--- EXERCISE DATA ---

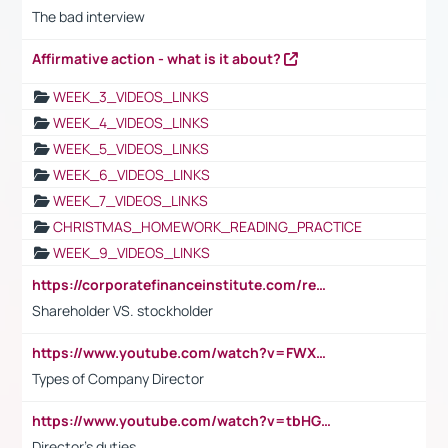
The bad interview
Affirmative action - what is it about?
WEEK_3_VIDEOS_LINKS
WEEK_4_VIDEOS_LINKS
WEEK_5_VIDEOS_LINKS
WEEK_6_VIDEOS_LINKS
WEEK_7_VIDEOS_LINKS
CHRISTMAS_HOMEWORK_READING_PRACTICE
WEEK_9_VIDEOS_LINKS
https://corporatefinanceinstitute.com/resources/accounting/stakeholder-vs-shareholder/
Shareholder VS. stockholder
https://www.youtube.com/watch?v=FWXK31TKoQk&t=106s
Types of Company Director
https://www.youtube.com/watch?v=tbHGmRuyIf0&t=67s
Director's duties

---

EXERCISE DIRECTIONS: Where the word "https" shows up in a line of the entries above, copy that line.

EXERCISE SOLUTION:
https://corporatefinanceinstitute.com/resources/accounting/stakeholder-vs-shareholder/
https://www.youtube.com/watch?v=FWXK31TKoQk&t=106s
https://www.youtube.com/watch?v=tbHGmRuyIf0&t=67s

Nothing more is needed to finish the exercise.